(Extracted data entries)
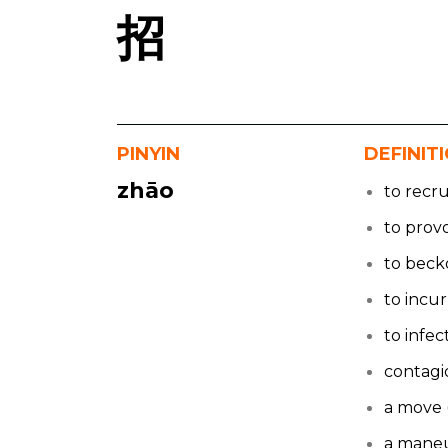
招
PINYIN
DEFINIT
zhāo
to recru
to prov
to bec
to incur
to infec
contagi
a move 
a mane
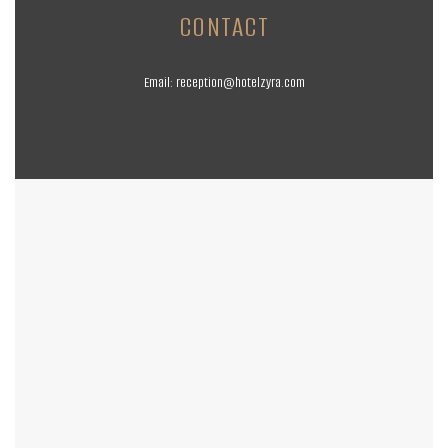
CONTACT
Email:
reception@hotelzyra.com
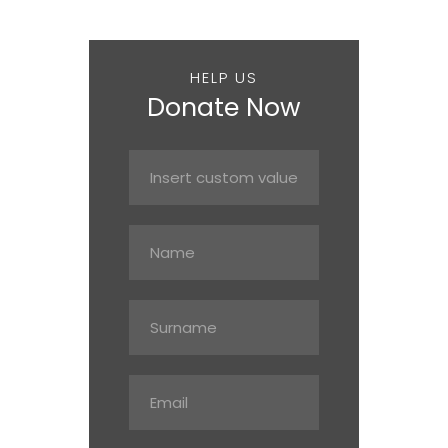
HELP US
Donate Now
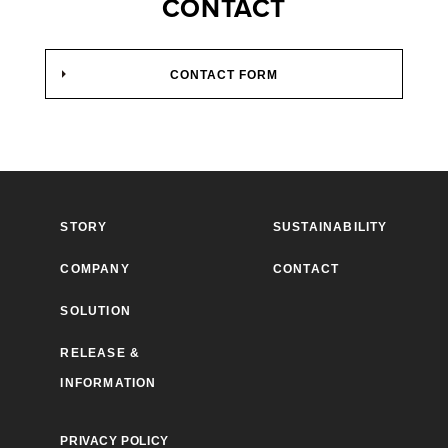
CONTACT
CONTACT FORM
STORY
SUSTAINABILITY
COMPANY
CONTACT
SOLUTION
RELEASE &
INFORMATION
PRIVACY POLICY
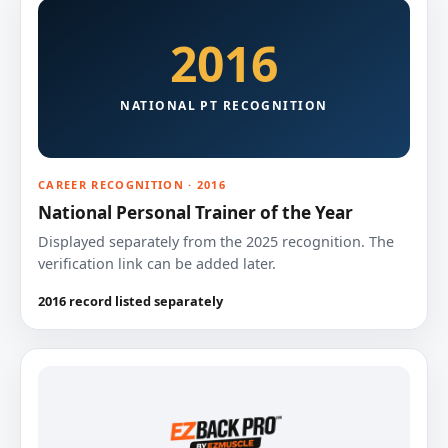
2016
NATIONAL PT RECOGNITION
CAREER RECOGNITION · 2016
National Personal Trainer of the Year
Displayed separately from the 2025 recognition. The
verification link can be added later.
2016 record listed separately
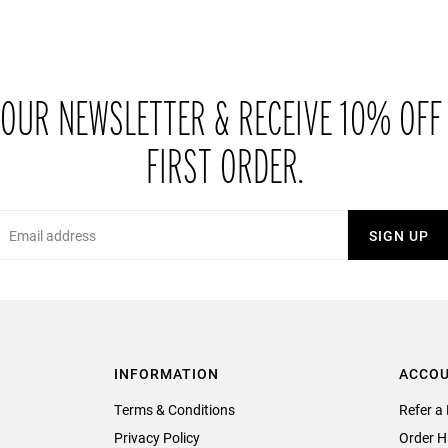
 OUR NEWSLETTER & RECEIVE 10% OFF
FIRST ORDER.
Email
SIGN UP
INFORMATION
ACCO
Terms & Conditions
Refer a 
Privacy Policy
Order H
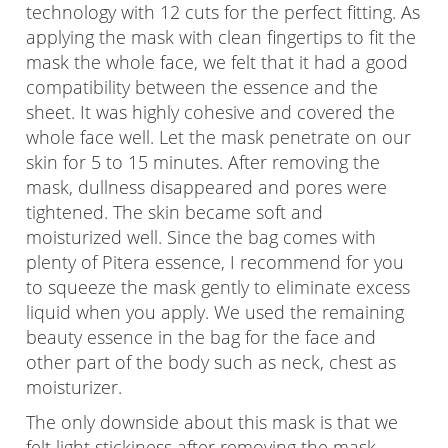
technology with 12 cuts for the perfect fitting. As
applying the mask with clean fingertips to fit the
mask the whole face, we felt that it had a good
compatibility between the essence and the
sheet. It was highly cohesive and covered the
whole face well. Let the mask penetrate on our
skin for 5 to 15 minutes. After removing the
mask, dullness disappeared and pores were
tightened. The skin became soft and
moisturized well. Since the bag comes with
plenty of Pitera essence, I recommend for you
to squeeze the mask gently to eliminate excess
liquid when you apply. We used the remaining
beauty essence in the bag for the face and
other part of the body such as neck, chest as
moisturizer.
The only downside about this mask is that we
felt light stickiness after removing the mask.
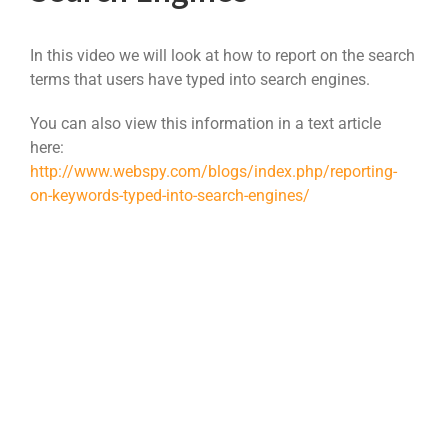
In this video we will look at how to report on the search
terms that users have typed into search engines.
You can also view this information in a text article
here:
http://www.webspy.com/blogs/index.php/reporting-
on-keywords-typed-into-search-engines/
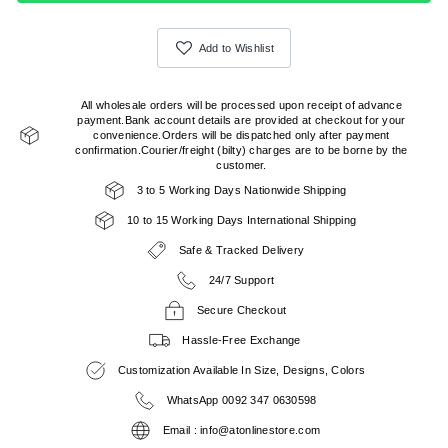
Add to Wishlist
All wholesale orders will be processed upon receipt of advance
payment.Bank account details are provided at checkout for your
convenience.Orders will be dispatched only after payment
confirmation.Courier/freight (bilty) charges are to be borne by the
customer.
3 to 5 Working Days Nationwide Shipping
10 to 15 Working Days International Shipping
Safe & Tracked Delivery
24/7 Support
Secure Checkout
Hassle-Free Exchange
Customization Available In Size, Designs, Colors
WhatsApp 0092 347 0630598
Email : info@atonlinestore.com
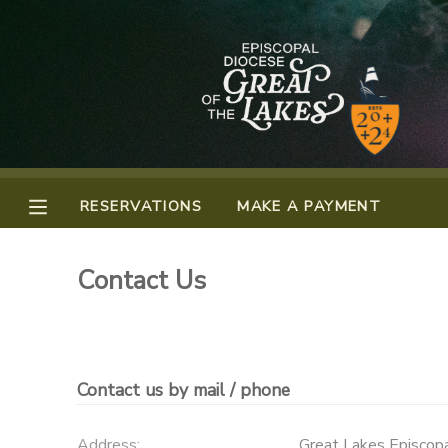
MY ACCOUNT
OVERVIEW
RESERVATIONS
FINANCES
MAKE A PAYMENT
RESERVATIONS
MAKE A PAYMENT
DOCUMENT CENTER
Contact Us
MESSAGE CENTER
CAMP STORE
Contact us by mail / phone
GIFT CERTIFICATES
PHOTO GALLERY
Address:
Great Lakes Episcop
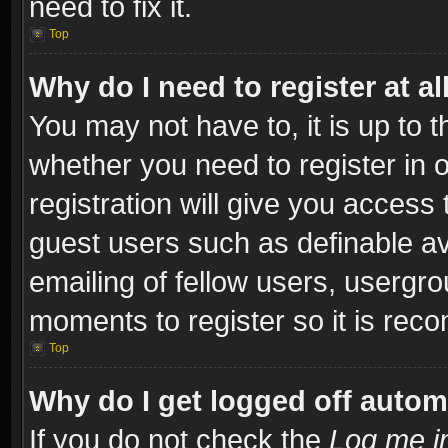
need to fix it.
Top
Why do I need to register at al
You may not have to, it is up to t
whether you need to register in
registration will give you access 
guest users such as definable a
emailing of fellow users, usergro
moments to register so it is re
Top
Why do I get logged off autom
If you do not check the
Log me in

What is needed: Please reproduce the entries above line by line, exactly, leaving out each image.

Reply to the task:
招
PINYIN
DEFINIT
zhāo
to recru
to prov
to bec
to incur
to infec
contagi
a move 
a mane
CONTACT
Email:
reception@hotelzyra.com
HELP US
Donate Now
CONTACT
CONTACT FORM
STORY
SUSTAINABILITY
COMPANY
CONTACT
SOLUTION
RELEASE &
INFORMATION
PRIVACY POLICY
2016
NATIONAL PT RECOGNITION
CAREER RECOGNITION · 2016
National Personal Trainer of the Year
Displayed separately from the 2025 recognition. The
verification link can be added later.
2016 record listed separately
 OUR NEWSLETTER & RECEIVE 10% OFF
FIRST ORDER.
Email
SIGN UP
INFORMATION
ACCO
Terms & Conditions
Refer a 
Privacy Policy
Order H
technology with 12 cuts for the perfect fitting. As
applying the mask with clean fingertips to fit the
mask the whole face, we felt that it had a good
compatibility between the essence and the
sheet. It was highly cohesive and covered the
whole face well. Let the mask penetrate on our
skin for 5 to 15 minutes. After removing the
mask, dullness disappeared and pores were
tightened. The skin became soft and
moisturized well. Since the bag comes with
plenty of Pitera essence, I recommend for you
to squeeze the mask gently to eliminate excess
liquid when you apply. We used the remaining
beauty essence in the bag for the face and
other part of the body such as neck, chest as
moisturizer.
The only downside about this mask is that we
felt light stickiness after removing the mask.
In this video we will look at how to report on the search
terms that users have typed into search engines.
You can also view this information in a text article
here:
http://www.webspy.com/blogs/index.php/reporting-
on-keywords-typed-into-search-engines/
Add to Wishlist
All wholesale orders will be processed upon receipt of advance
payment.Bank account details are provided at checkout for your
convenience.Orders will be dispatched only after payment
confirmation.Courier/freight (bilty) charges are to be borne by the
customer.
3 to 5 Working Days Nationwide Shipping
10 to 15 Working Days International Shipping
Safe & Tracked Delivery
24/7 Support
Secure Checkout
Hassle-Free Exchange
Customization Available In Size, Designs, Colors
WhatsApp 0092 347 0630598
Email : info@atonlinestore.com
MY ACCOUNT
OVERVIEW
RESERVATIONS
FINANCES
MAKE A PAYMENT
RESERVATIONS
MAKE A PAYMENT
DOCUMENT CENTER
Contact Us
MESSAGE CENTER
CAMP STORE
Contact us by mail / phone
GIFT CERTIFICATES
PHOTO GALLERY
Address:
Great Lakes Episcop
need to fix it.
Top
Why do I need to register at al
You may not have to, it is up to t
whether you need to register in
registration will give you access 
guest users such as definable a
emailing of fellow users, usergro
moments to register so it is re
Top
Why do I get logged off autom
If you do not check the
Log me in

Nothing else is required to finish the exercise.